The space beyond boundaries
︎Lucy Cotter



In the video work that forms part of Rosie Heinrich’s multidisciplinary project, we always need heroes¶ (2020), a middle-aged Icelandic woman narrates the story of the nation’s economic crash in 2008. Listening to her undulating fairy-tale-like voice, we become children again, wanting to be carried away to a fantasyland. But the narrator’s exaggerated facial gestures and slow de-constructive pronunciation of certain words alert us to the slippery nature of narrative. As the screen cuts to sedimented reams of white paper and geological abstractions of solidified black lava, we hear the voices of other unseen protagonists. These bankers, historians, folklorists, scientists and fishermen recount in snippets the largest systemic banking crash experienced by any country in economic history. But the core of their narrative revolves around the emotional journey of a nation blindly led by national myths and promises that were never grounded in reality. We are invited to sit in the psychological aftermath of the crash, sifting through the emotional and political debris together – not as strangers, but as fellow human beings navigating the fragility of our own narratives.

Although we never see these protagonists, their recollections are subtitled with a specially devised notation of excessive body movements, stutters and exhalations that subtly conveys the existential impact of the crash. The population’s euphoric and sublime experience of identifying with politicians’ and businessmen’s spun tales invoking the pride of Iceland’s “Golden Age” transforms in the space of 24 hours into bankruptcy and a hole at the centre of Iceland’s national narrative. That void in the population’s sense of reality is echoed in subtitles of recurring empty circles and blank spots. The lack of any future narrative is marked emphatically by shots of black and white spheres, floating, planet-like on Iceland’s geological landscape, as if the gaps and holes in these narratives of reality have been made to physically manifest. In this abstracted yet material context, we are invited to take stock of our reflexes as listeners complicit in the construction of the real. As the black spheres bob gently on the volcanic rockscape, white circles appear on the screen, forming outlines that seem to narrowly miss the objects they propose to frame. It’s as if reality is always off-centre of our perceptions and here we catch ourselves in the act of mental intervention.

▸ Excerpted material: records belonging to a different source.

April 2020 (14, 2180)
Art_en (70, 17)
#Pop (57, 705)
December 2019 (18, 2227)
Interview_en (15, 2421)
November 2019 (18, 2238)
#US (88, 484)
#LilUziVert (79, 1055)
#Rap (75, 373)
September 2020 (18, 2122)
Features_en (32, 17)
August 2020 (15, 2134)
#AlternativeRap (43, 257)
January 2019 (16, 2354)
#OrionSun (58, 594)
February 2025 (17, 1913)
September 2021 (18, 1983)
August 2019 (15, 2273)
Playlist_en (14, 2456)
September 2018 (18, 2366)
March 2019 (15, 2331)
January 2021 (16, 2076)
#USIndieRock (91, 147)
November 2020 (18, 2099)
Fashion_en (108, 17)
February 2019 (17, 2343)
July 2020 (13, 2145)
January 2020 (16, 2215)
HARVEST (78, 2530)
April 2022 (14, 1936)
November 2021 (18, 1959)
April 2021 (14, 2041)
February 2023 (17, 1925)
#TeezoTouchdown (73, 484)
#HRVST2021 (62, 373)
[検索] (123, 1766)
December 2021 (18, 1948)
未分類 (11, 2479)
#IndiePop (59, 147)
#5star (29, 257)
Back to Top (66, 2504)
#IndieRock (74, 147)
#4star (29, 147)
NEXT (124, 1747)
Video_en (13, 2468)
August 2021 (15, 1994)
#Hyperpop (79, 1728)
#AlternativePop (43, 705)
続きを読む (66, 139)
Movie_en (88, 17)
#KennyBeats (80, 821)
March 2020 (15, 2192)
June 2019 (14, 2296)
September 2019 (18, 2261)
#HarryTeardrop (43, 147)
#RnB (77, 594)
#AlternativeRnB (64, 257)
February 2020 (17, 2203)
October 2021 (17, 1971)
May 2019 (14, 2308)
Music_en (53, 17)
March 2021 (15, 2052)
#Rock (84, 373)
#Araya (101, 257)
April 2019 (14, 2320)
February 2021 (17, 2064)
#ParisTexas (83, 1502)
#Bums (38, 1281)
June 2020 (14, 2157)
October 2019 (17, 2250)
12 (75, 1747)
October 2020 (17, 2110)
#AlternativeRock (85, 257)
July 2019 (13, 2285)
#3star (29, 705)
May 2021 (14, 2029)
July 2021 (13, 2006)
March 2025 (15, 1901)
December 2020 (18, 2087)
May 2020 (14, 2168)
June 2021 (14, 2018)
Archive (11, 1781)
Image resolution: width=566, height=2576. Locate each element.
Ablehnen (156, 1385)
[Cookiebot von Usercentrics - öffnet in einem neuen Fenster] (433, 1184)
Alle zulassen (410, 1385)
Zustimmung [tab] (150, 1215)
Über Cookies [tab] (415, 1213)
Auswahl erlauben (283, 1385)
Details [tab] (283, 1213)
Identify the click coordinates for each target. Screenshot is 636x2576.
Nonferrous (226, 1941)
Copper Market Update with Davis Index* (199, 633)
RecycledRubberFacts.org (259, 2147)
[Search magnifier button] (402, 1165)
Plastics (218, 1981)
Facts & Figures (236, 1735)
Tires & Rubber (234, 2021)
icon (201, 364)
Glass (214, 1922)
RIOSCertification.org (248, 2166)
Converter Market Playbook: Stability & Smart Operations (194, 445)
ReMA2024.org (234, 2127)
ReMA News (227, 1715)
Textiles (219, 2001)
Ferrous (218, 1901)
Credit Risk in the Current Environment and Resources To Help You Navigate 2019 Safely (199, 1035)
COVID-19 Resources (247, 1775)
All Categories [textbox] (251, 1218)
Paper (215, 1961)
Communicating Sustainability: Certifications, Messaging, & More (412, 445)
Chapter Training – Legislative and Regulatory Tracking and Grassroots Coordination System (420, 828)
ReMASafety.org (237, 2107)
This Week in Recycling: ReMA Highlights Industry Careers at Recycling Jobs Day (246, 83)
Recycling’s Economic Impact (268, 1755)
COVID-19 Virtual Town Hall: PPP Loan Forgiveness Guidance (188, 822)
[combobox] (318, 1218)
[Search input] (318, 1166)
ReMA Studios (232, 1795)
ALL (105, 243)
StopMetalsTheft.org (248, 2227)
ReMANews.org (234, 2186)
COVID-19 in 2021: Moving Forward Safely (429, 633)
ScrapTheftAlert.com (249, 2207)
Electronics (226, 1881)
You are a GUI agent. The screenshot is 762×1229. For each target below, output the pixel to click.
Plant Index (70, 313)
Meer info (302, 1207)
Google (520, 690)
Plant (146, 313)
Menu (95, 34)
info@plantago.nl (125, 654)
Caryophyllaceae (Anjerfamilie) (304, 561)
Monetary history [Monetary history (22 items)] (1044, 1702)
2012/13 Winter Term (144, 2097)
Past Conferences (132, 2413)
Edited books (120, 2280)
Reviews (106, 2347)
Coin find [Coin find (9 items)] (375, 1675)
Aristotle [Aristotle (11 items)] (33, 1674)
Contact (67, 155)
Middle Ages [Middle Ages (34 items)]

Despite the specificity of its socio-political context, the we always need heroes¶ project echoes a number of other works by Heinrich that poise us in a place in which we must contemplate the borders between reality and delusion. In her film It’s possibly the only way that I can walk through myself, alternating fragmented observations by two individuals recounting their manic, depressive and psychotic daily life experiences are juxtaposed against photographic images these protagonists have made of their home interiors. Innocuous objects appear overwhelming in some, while others lend the sky overhead a religious significance. The film plays subtly with our tendency to identify with stories; challenging us as listeners as normality veers into mental instability. Through her testing of the phenomenon of belief, a similar effect is achieved in It was big enough to get me completely inside, a 10” vinyl with an accompanying 16-page booklet that forms an assemblage of interchanging voices telling of esoteric and shamanic rituals and training exercises in pursuit of transcendence. In both works, we are invited to walk together to the other side of reality; sensing that the boundary between reality and delusion is subjective and open to re-imagination. Even when things are strictly logical, the delusional is always latent, a possibility evoked by Rational Inattention, a choral work from the we always need heroes¶ project that synthesises an economic behavioural model with a beloved Icelandic lullaby.

While Heinrich’s interests in listening and the self-narration of stories remain constants in her practice, her recent work points to a more precise dis-assembly of language itself. Her we always need heroes¶ book captures the narrative non-sequiturs of the video work through the graphic presence of the subtitled psychophysical notations and the unexpected use of perforations throughout the text. The disorientation of habitual modes of reading and listening is a central aim of her current sound, music and performance works-in-progress. In a yet-unfinished video work, entitled Eat My Words, we watch a woman articulate words in what appears to be unfamiliar language. Slowly their meaning becomes intelligible through a series of phonetic turns that prompt us to recognise both the strangeness of comprehension and our agency as co-authors of meaning. Rather than producing speech effortlessly through the mouth, the protagonist masticates on words, hinting at the ways that speech utilises the digestive pipe as much as the windpipe. Language returns to the stomach, operating beyond the boundaries of the rational mind.